The agent's machine-readable output for the verdict must include each finding with id, category (one of rewrite / rework), evidence, and corrective_action. The dispatcher uses these tags structurally — there is no string scraping in core.
Emit one entry per finding under the CATEGORIZED_FINDINGS: block as a single line of pipe-delimited key: value pairs in the order id | category | evidence | corrective_action. Use - none if the run produced no concrete findings.

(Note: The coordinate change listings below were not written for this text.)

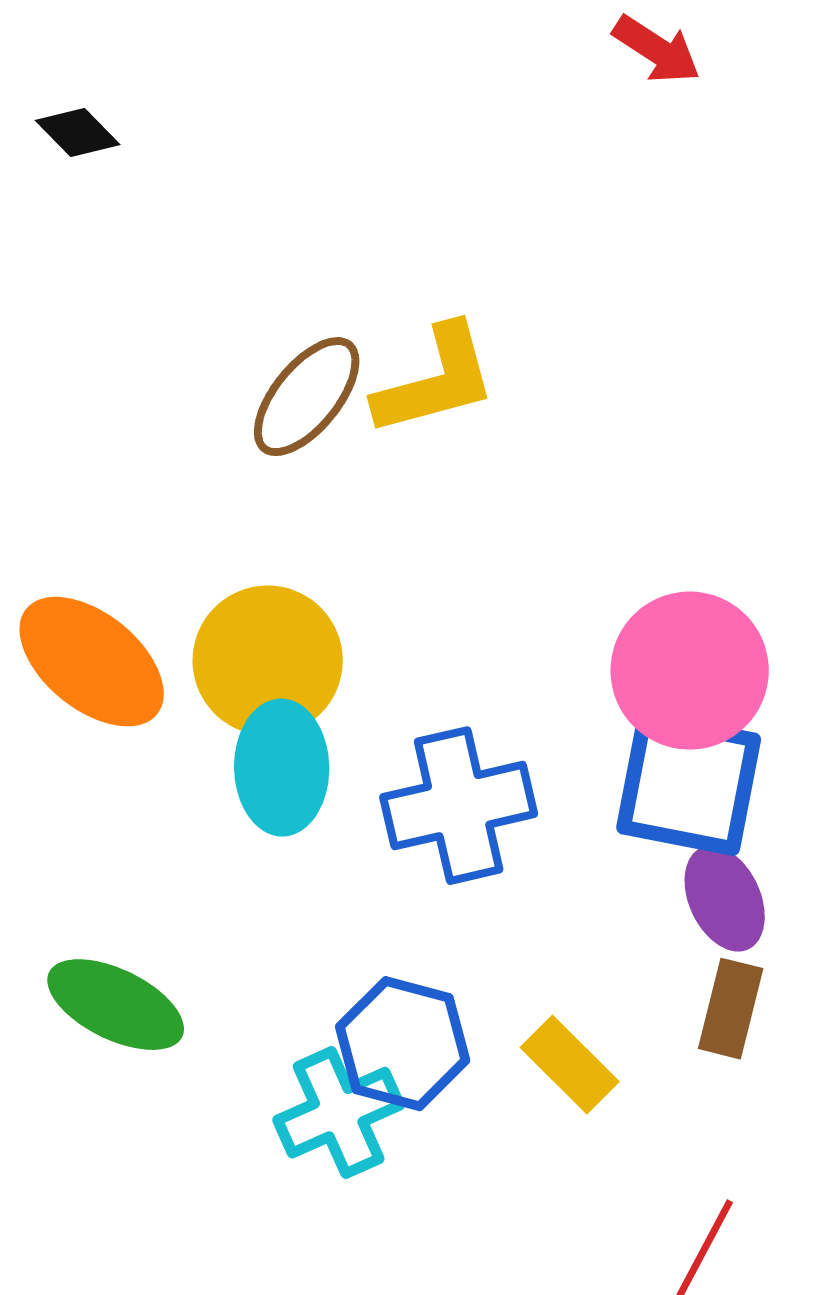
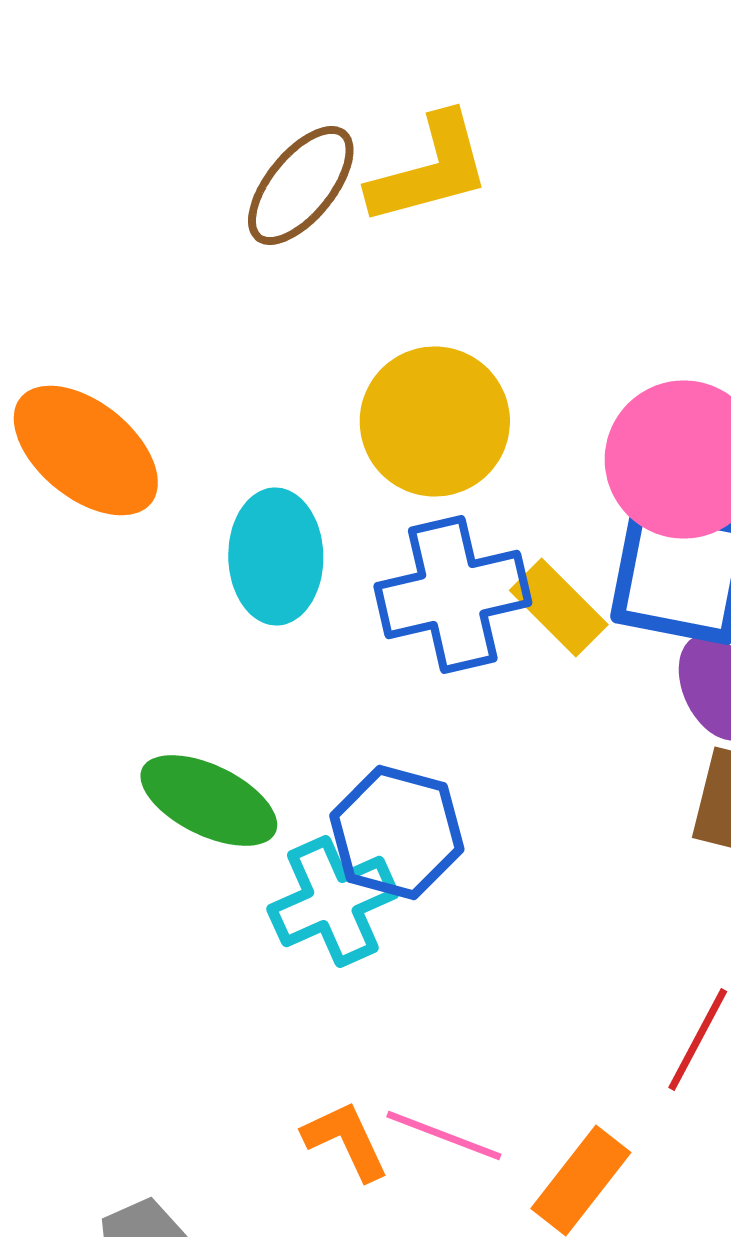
yellow circle: (268, 661) -> (435, 422), moved
green ellipse: (116, 1005) -> (209, 800), moved
yellow rectangle: (570, 1065) -> (559, 608), moved

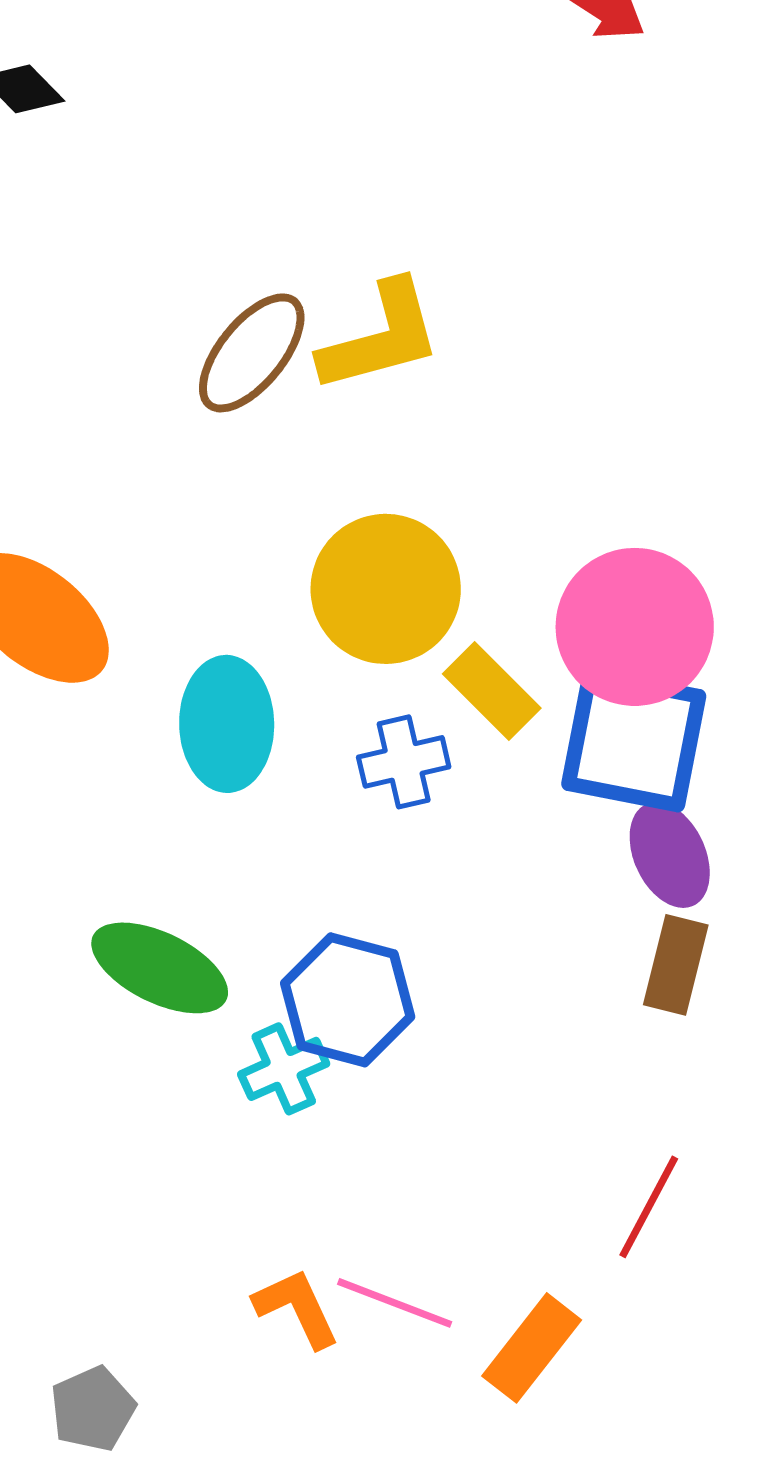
blue cross: (453, 594) -> (404, 762), size x0.6
yellow rectangle: (559, 608) -> (492, 691), moved
cyan cross: (333, 902) -> (284, 1069), size x0.7

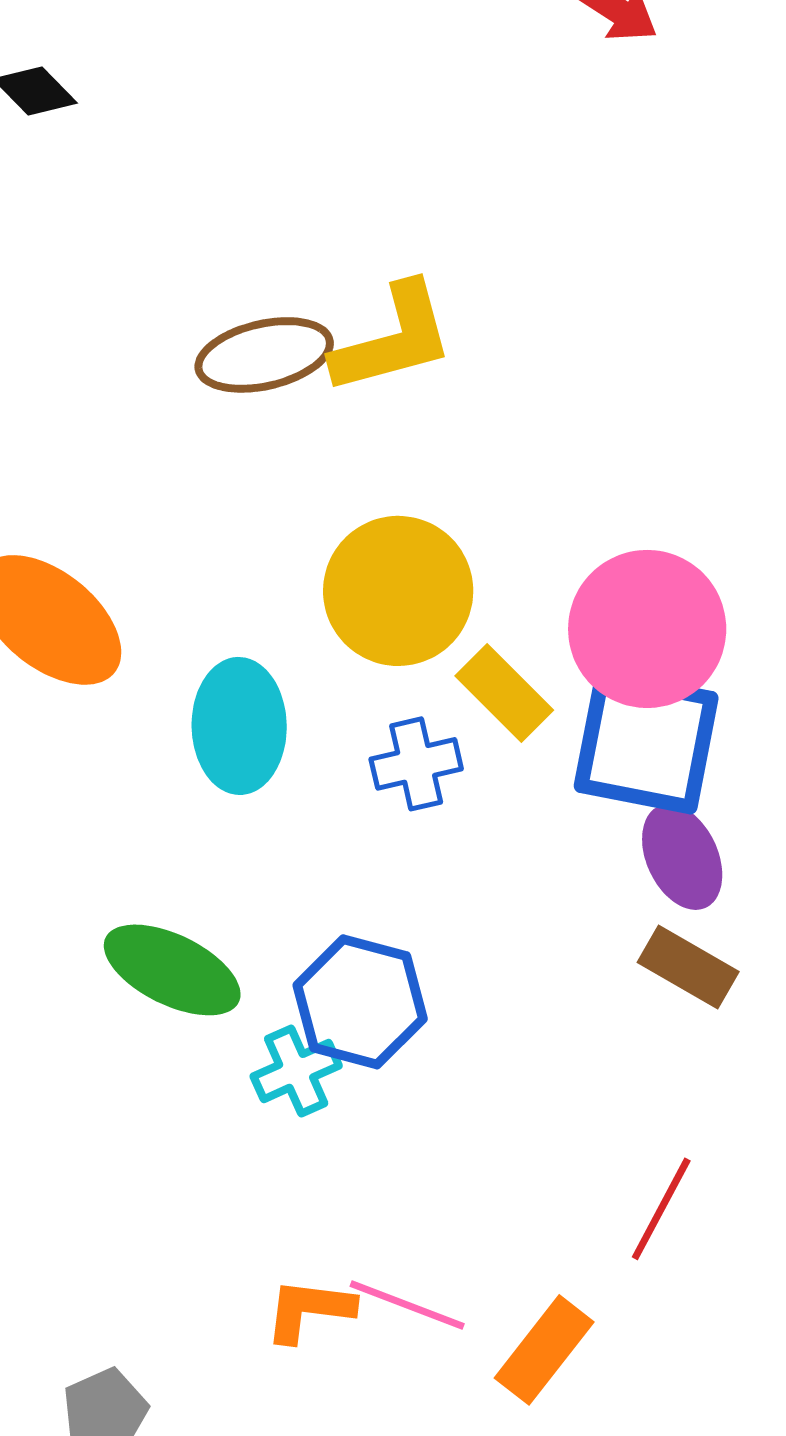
brown ellipse: (252, 353) -> (264, 355), turned 38
brown rectangle: (676, 965) -> (688, 967), turned -74
orange L-shape: (297, 1308) -> (309, 1310), turned -58

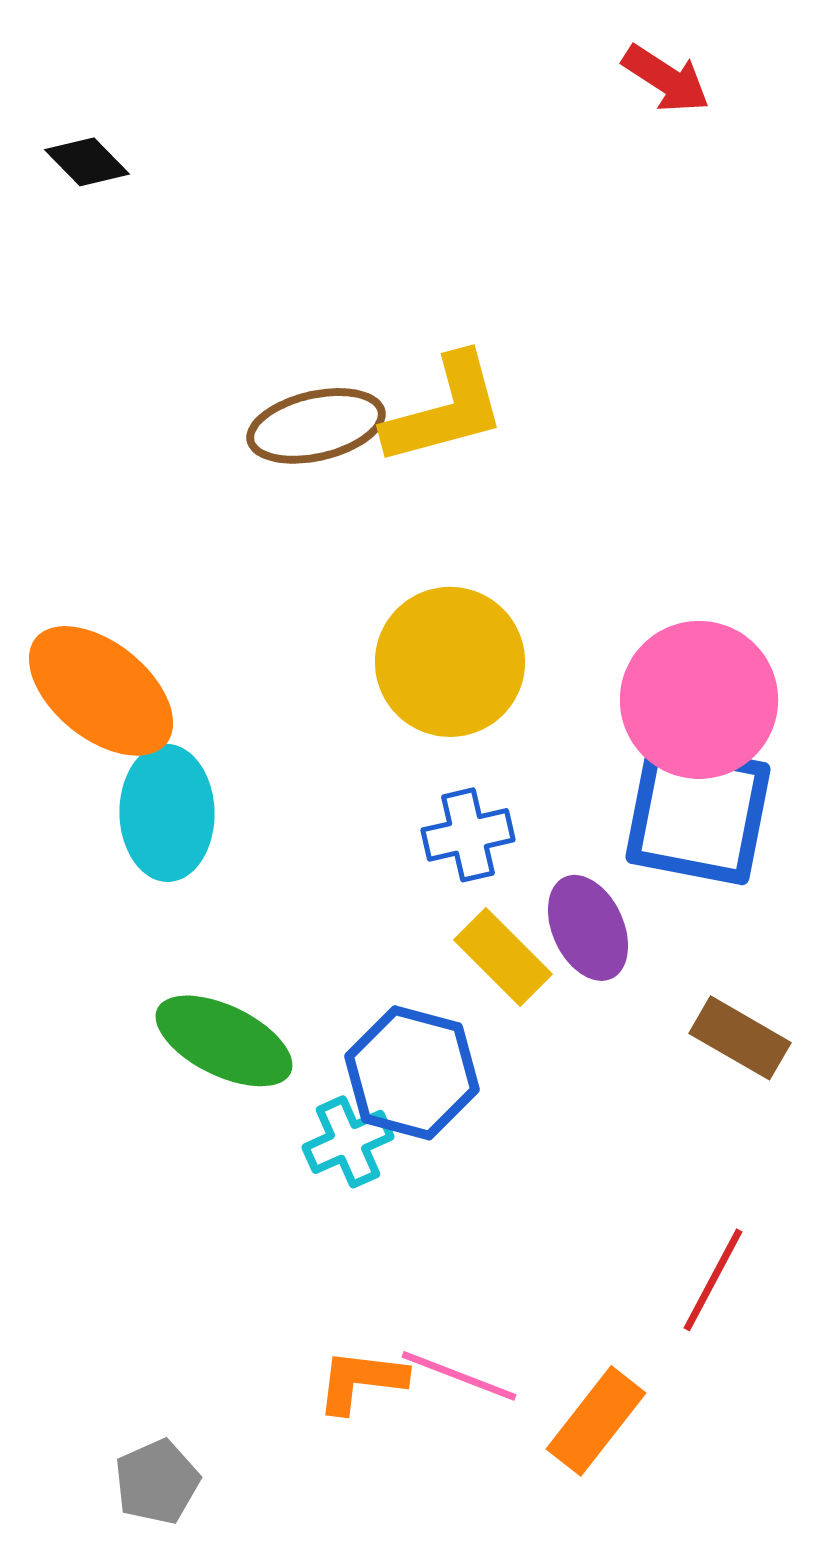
yellow rectangle: (504, 693) -> (503, 957), moved
cyan ellipse: (239, 726) -> (167, 813), moved
purple ellipse: (682, 857) -> (588, 928), moved

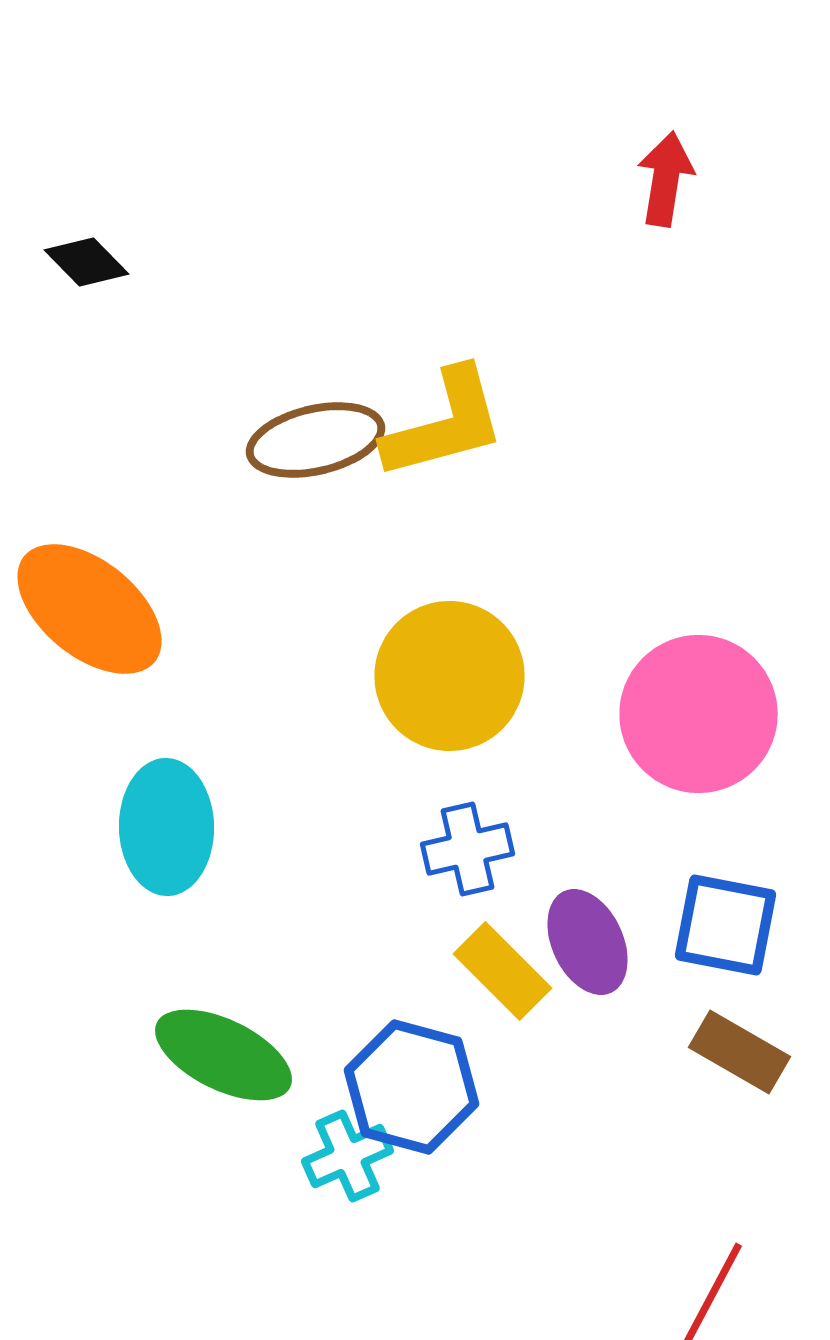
red arrow: (666, 79) -> (666, 179), moved, turned -114
black diamond: (87, 162) -> (86, 262), moved
orange ellipse: (101, 691) -> (90, 609), moved
blue square: (698, 813) -> (726, 925), moved, size x0.7

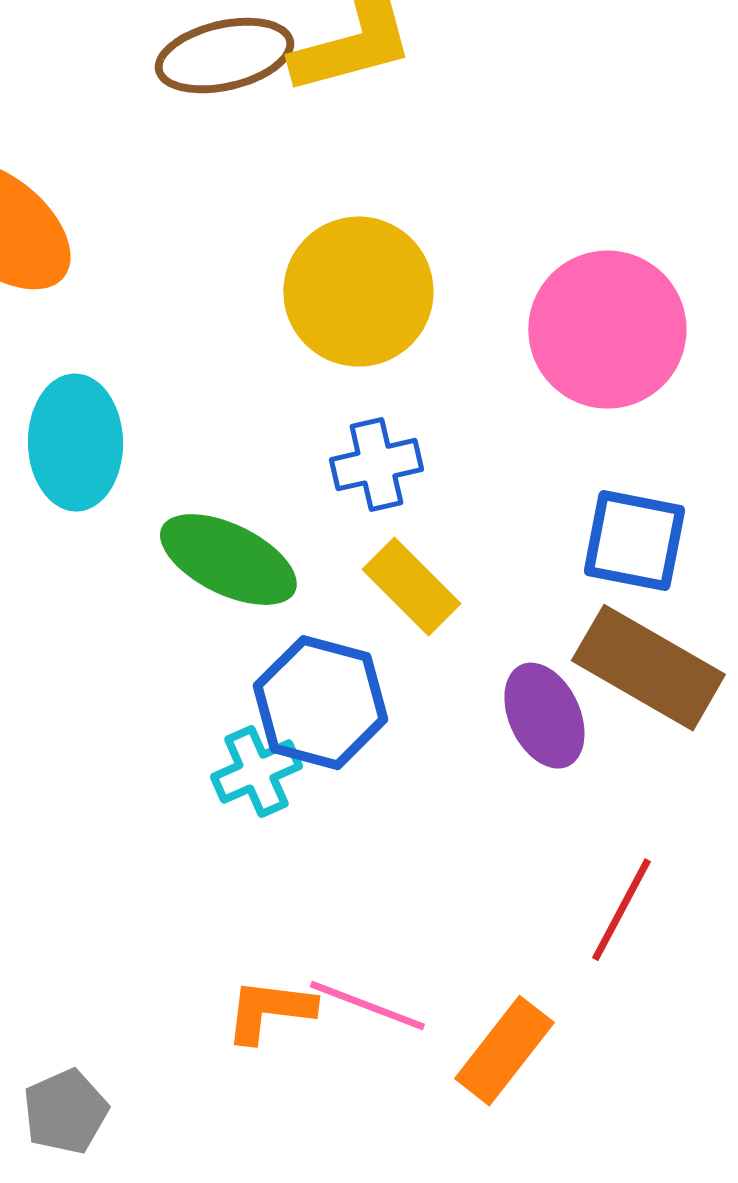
purple ellipse: (588, 942) -> (544, 716), moved
brown rectangle: (740, 1052) -> (648, 668), size x1.5
green ellipse: (224, 1055) -> (228, 560), moved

Public Launch Failure Conditions
Return FAIL when any of these are true:
- active vision or active mission is missing for strategic or owner-visible work
- internal instruction text is visible
- planning or operator text is visible
- admin or backoffice surfaces leak into the buyer flow
- critical route or dependent API is broken
- the page is technically up but commercially not credible
- the layout, hierarchy, or copy is visibly not launch-worthy
Stateful Product Failure Conditions
When the reviewed task result claims a product with UI, database-backed workflow, or AI/agent automation, apply the stateful-product-from-scratch review contract. Return FAIL when any of these are true:
- the central object, states, gates, or transitions are not modeled durably
- UI state is backed mainly by frontend arrays or demo fixtures
- UI writes bypass repository/service/backend mutation paths
- drag/drop or status changes are not backend-validated
- an AI/agent step exists only as prompt copy and has no CLI/API/tool contract
- progress, logs, chat/messages, blockers, or transition results are not persisted
- a progress bar or status label exists without a durable
TransitionRun or equivalent
- failure/blocker states are not visible to the user and stored
- the claimed main flow lacks browser QA or mutation smoke evidence
Default classification for these findings is rework, not rewrite.
System Integration Failure Conditions
Return FAIL when the reviewed task result touches an external system and any of these are true:
- (a) A new
ticket_source_control row (a Kanban source) exists without an active source-skill-binding and without an open system-onboarding self-work item.
- (b) A non-Kanban system (CRM, API, platform, codebase, database) is referenced in the mission and live-touched, but
ctox ticket knowledge-list --system "<s>" returns 0 entries.
- (c) Live work against the system happened (outbound to external contacts, data mutation, connected-app or permission setup) without an open onboarding self-work item.
- (d) The reviewed task result operationally touched a new system but produced no
ticket_knowledge_loads and no new ticket_knowledge_entries.
- (e) The reviewed task claims CTOX learned a reusable procedure, but no source skill, skillbook, runbook, or runbook item was created or updated.
Reviewer checks for these conditions:
ctox ticket sources
ctox ticket source-skills
ctox ticket knowledge-list --system "<system>"
ctox ticket self-work-list --system "<system>" --state open
Review Handoff Rule
Normal review compaction is disabled.
If the review grows large enough that another review run should continue, stop and return:
VERDICT: PARTIAL
- decisive facts gathered so far
- remaining checks
- best next verification targets
The handoff must be sufficient for another reviewer to continue without the original run.
Output Contract
Return exactly:
VERDICT: PASS|FAIL|PARTIAL
MISSION_STATE: HEALTHY|UNHEALTHY|UNCLEAR
SUMMARY: ...
FAILED_GATES:
FINDINGS:
CATEGORIZED_FINDINGS:
OPEN_ITEMS:
EVIDENCE:
HANDOFF: